Among minor "glitches" (or minor directing mistakes), I couldn't help noticing that the only victim received a bullet in a place that should be normally protected with the worn helmet, yet the helmet remains intact. Another glitch, the cross got broken in a visibly artificial way, leaving behind 2 bars with the sawed regular (rectilinear) sections clearly apparent.


Charbel said...

many non-Arabic speakers live in Lebanon, it's for them that translation is provided. it makes a lot of sense.e in Lebanon, it's for them that translation is provided. it makes a lot of sense.

Anonymous said...

and many lebanese are married to none lebanese so it makes sense to share with them our stories.

Lebanese said...

@Charbel @Anonymous : It makes sense to have English subtitles in one or 2 theaters, not all.
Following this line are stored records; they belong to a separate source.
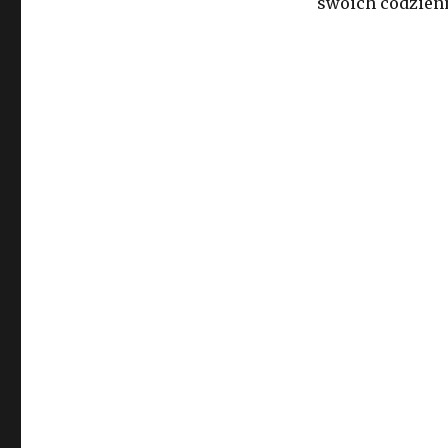
swoich codzienn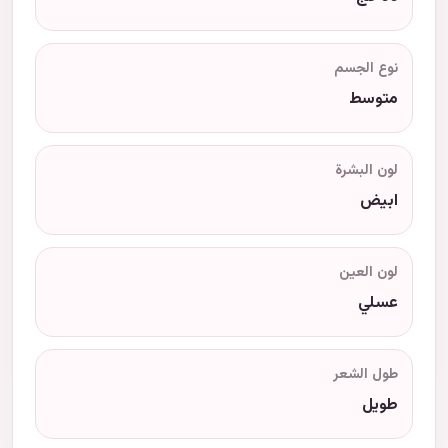
نوع الجسم
متوسط
لون البشرة
ابيض
لون العين
عسلي
طول الشعر
طويل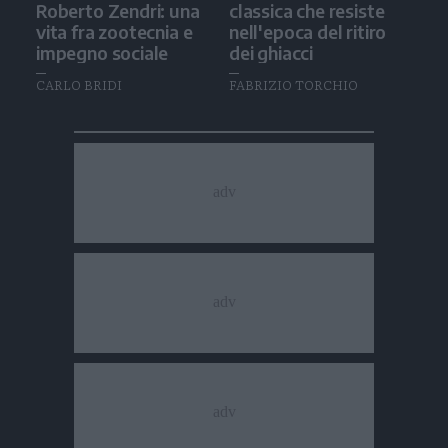
Roberto Zendri: una
classica che resiste
vita fra zootecnia e
nell'epoca del ritiro
impegno sociale
dei ghiacci
CARLO BRIDI
FABRIZIO TORCHIO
The category of people you are considering is a minority. And it makes no sense to discard the translation of English conversations in the movie. English is not understood by all Lebanese, therefore Arabic subtitles for English dialogues should be present.

Comrade said...

Please upload subtitle of Where do we go now. I am an Indian and I love to watch this movie, but I am struggling without subtitle Please help me.